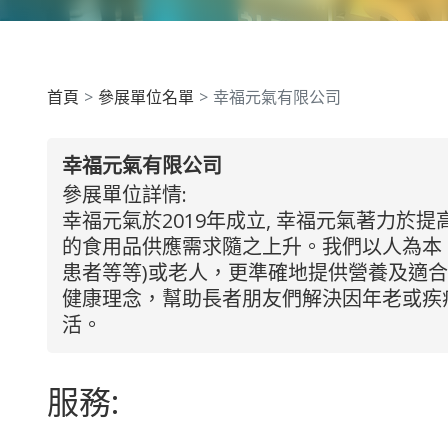
首頁
參展單位名單
幸福元氣有限公司
幸福元氣有限公司
參展單位詳情:
幸福元氣於2019年成立, 幸福元氣著力
的食用品供應需求隨之上升。我們以人為本
患者等等)或老人，更準確地提供營養及適
健康理念，幫助長者朋友們解決因年老或疾
活。
服務:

__WHAT TO WORK ON__: Only the final stretch of the entries above is needed: print exactly the lines from the line containing "幸福元氣於2019年成立, 幸福元氣著力" through the last one.

__SOLUTION TO THIS PROBLEM__:
幸福元氣於2019年成立, 幸福元氣著力
的食用品供應需求隨之上升。我們以人為本
患者等等)或老人，更準確地提供營養及適
健康理念，幫助長者朋友們解決因年老或疾
活。
服務:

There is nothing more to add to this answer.